R. Evan Ellis and the problem with Shanghai Coronas
March 19th, 2009The Jamestown Foundation, a Washington DC think tank , has published a very good backgrounder on China and Latin America by R. Evan Ellis. Ellis is an associate with Booz Allen Hamilton and author of the forthcoming book China in Latin America: The Whats and Wherefores, to be published next month. Read his 2008 statement before the US House Committee on Foreign Affairs on China and Latin America for more proof that the guy knows his stuff.
The article begins in 2004, with Hu Jintao’s visit to Santiago, Chile for that year’s Asia-Pacific Economic Cooperation Forum (APEC) summit. Since then, China has burst onto the Latin American scene: bilateral trade has increased to US$102 billion by the end of 2007 from US$10 billion in 2000, three free trade agreements have been signed, and multi-billion dollar Chinese investment deals in commodities are now common place – as have official government visits between the two regions. China has wooed countries like Costa Rica to switch diplomatic ties away from Taiwan, and it has joined the Inter-American Development Bank. Military ties have quietly grown as well.
The article rightly points out that China and Latin America’s relationship has matured beyond simply commodities trade. Latin America has been and will remain a growing destination of Chinese manufactured goods.
As factories in the PRC produced more items and Latin American traders became more sophisticated in dealing with those factories, China has complimented its offering of labor-intensive manufactured goods such as clothing, toys and footwear with a broad selection of Chinese motorcycles, cars, heavy machinery, appliances, and consumer electronics.
But, when it comes to Latin American goods entering the Chinese market, things seem to be going less-than-swimmingly. Latin America’s retailers face the same trade balance headaches that foreign countries have had with China since the Opium Wars: What can we sell China in return for all that we buy?
Beyond commodities, select Latin American companies such as Grupo Modelo, FEMSA and GRUMA have made some progress building markets in the PRC, selling recognized brand name products to the growing Chinese middle class … Nonetheless those governments and producers have discovered that despite such efforts, traditional products such as coffee and fruits have not sold well in the PRC. In addition to issues of Chinese tastes, these perishable products and the labor required to harvest them makes them uncompetitive against closer, lower-cost producers such as the Philippines.

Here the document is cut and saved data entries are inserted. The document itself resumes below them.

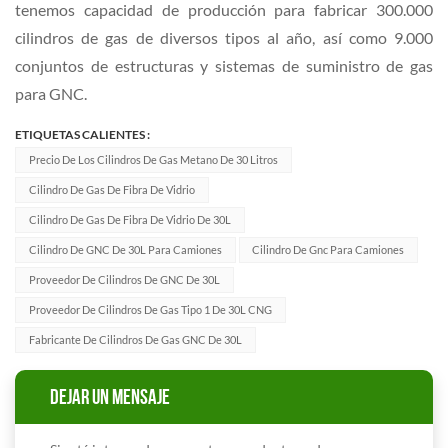
tenemos capacidad de producción para fabricar 300.000
cilindros de gas de diversos tipos al año, así como 9.000
conjuntos de estructuras y sistemas de suministro de gas
para GNC.
ETIQUETAS CALIENTES :
Precio De Los Cilindros De Gas Metano De 30 Litros
Cilindro De Gas De Fibra De Vidrio
Cilindro De Gas De Fibra De Vidrio De 30L
Cilindro De GNC De 30L Para Camiones
Cilindro De Gnc Para Camiones
Proveedor De Cilindros De GNC De 30L
Proveedor De Cilindros De Gas Tipo 1 De 30L CNG
Fabricante De Cilindros De Gas GNC De 30L
DEJAR UN MENSAJE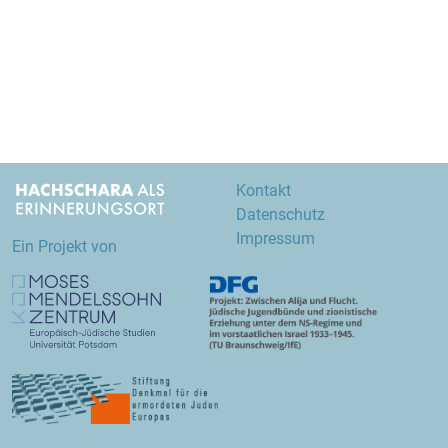
Kontakt
Datenschutz
Impressum
Ein Projekt von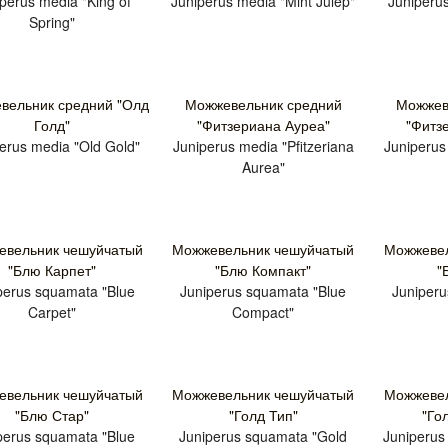
perus media "King of
Juniperus media "Mint Julep"
Juniperu
Spring"
вельник средний "Олд
Можжевельник средний
Можжев
Голд"
"Фитзериана Ауреа"
"Фитз
erus media "Old Gold"
Juniperus media "Pfitzeriana
Juniperus
Aurea"
евельник чешуйчатый
Можжевельник чешуйчатый
Можжевел
"Блю Карпет"
"Блю Компакт"
"
perus squamata "Blue
Juniperus squamata "Blue
Juniperu
Carpet"
Compact"
евельник чешуйчатый
Можжевельник чешуйчатый
Можжевел
"Блю Стар"
"Голд Тип"
"Го
perus squamata "Blue
Juniperus squamata "Gold
Juniperus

I’m a bit surprised to hear that the makers of Corona, Negra Modelo, Tecate and Dos Equis are making “some progress” in China given their products really suit a type of food largely absent on the mainland (ie. Mexican). On top of that, I’ll add that a friend/restaurant owner in Shanghai once told me that buying fake Coronas cost him about a third the price as real ones. His advice: Save your money and order Tsingtaos, because you never know.